Participate In Initial Industry-FDA Meetings
Learn about Pre-IND Meetings
A pre-IND meeting is a Type B FDA meeting which occurs early in the therapy development process to help to guide trial strategies. These meetings can help facilitate faster therapy approval processes. Pre-IND meetings greatly increase the likelihood of a program’s success by allowing concerns to be addressed early in the trial process. Pre-IND meetings are also a great opportunity to build a relationship with the FDA, minimize costs, and identify preclinical studies that have already been conducted. They are especially important when the therapy is intended to treat a serious or life-threatening disease.
Note: A pre-IND meeting is for drug development. A pre-BLA meeting is for licensing of biologics. For device development, the process, when required is called “pre-submission”, but is very similar.

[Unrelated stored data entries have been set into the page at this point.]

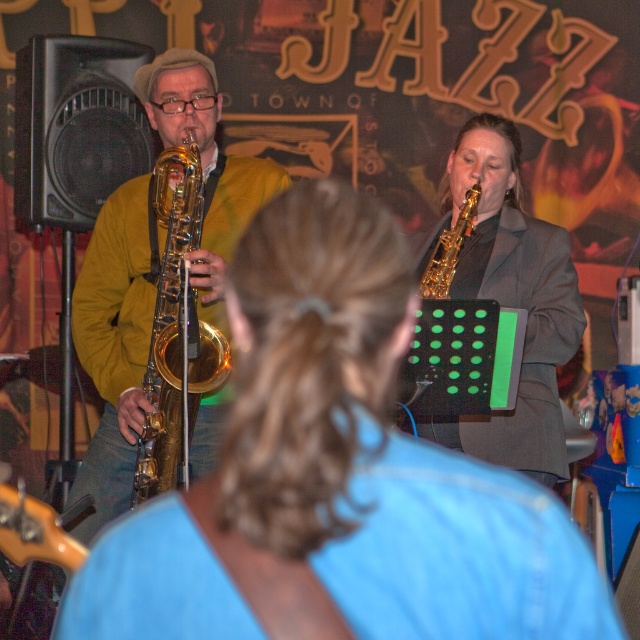 Question: Does gold shiny saxophone at center have a smaller size compared to gold shiny trumpet at left?

Choices:
 (A) yes
 (B) no

Answer: (B)

Question: Which of the following is the closest to the observer?

Choices:
 (A) gold shiny saxophone at center
 (B) shiny gold saxophone at upper center
 (C) gold shiny trumpet at left

Answer: (B)

Question: Is gold shiny trumpet at left positioned at the back of gold shiny trumpet at right?

Choices:
 (A) yes
 (B) no

Answer: (B)

Question: Among these objects, which one is farthest from the camera?

Choices:
 (A) shiny gold saxophone at upper center
 (B) gold shiny trumpet at right
 (C) gold shiny saxophone at center
 (D) gold shiny trumpet at left

Answer: (B)

Question: Is shiny gold saxophone at upper center below gold shiny trumpet at left?

Choices:
 (A) yes
 (B) no

Answer: (A)

Question: Estimate the real-world distances between objects in this image. Which object is closer to the gold shiny saxophone at center?

Choices:
 (A) gold shiny trumpet at left
 (B) gold shiny trumpet at right

Answer: (A) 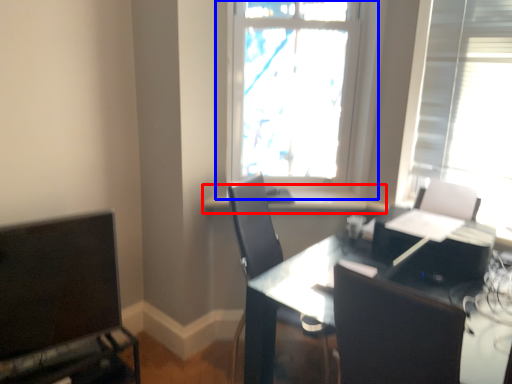 Question: Which object is further to the camera taking this photo, window sill (highlighted by a red box) or window (highlighted by a blue box)?

Choices:
 (A) window sill
 (B) window

Answer: (A) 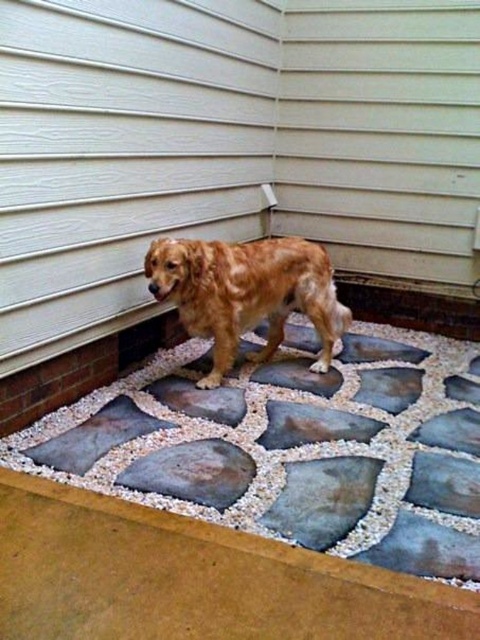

- Understand the purpose of pre-IND meetings:
- Identify supporting preclinical trials.
- A preclinical trial is a trial that tests the proposed therapy in animal or cell models.
- A preclinical study is required before clinical trials in humans can be started.
- By identifying these studies, you and the therapy Sponsor can gain access to feasibility, testing, and safety data that has already been generated.
- Identify possible designations and development and review statuses that may accelerate or enhance the clinical trial or marketing review process. The FDA provides information about each of the available programs:
- Identify supporting preclinical trials.
- Consider the main goals of a pre-IND meeting:
- Reduce time to market.
- Address novel qualities of application.
- Provide guidance to industry/small business Sponsors new to process.
- Be aware of recurrent problems at pre-IND meetings, especially problems that your group may be able to address prior to the meeting. Identified problems include:
- Inadequate chemical, manufacturing, and controls (CMC) information .
- Insufficient preclinical support.
- Unacceptable clinical trial design.
- Noncompliance with Good Clinical Practices (GCPs ).
- Lack of information on selection of dosage.
- Review the list of frequently asked questions the FDA has prepared for Sponsors about pre-IND meetings. Although written for small business and industry, the information answers many of the questions you may be asking as well: Small Business and Industry Assistance: Frequently Asked Questions on the Pre-Investigational New Drug (IND) Meeting (updated periodically).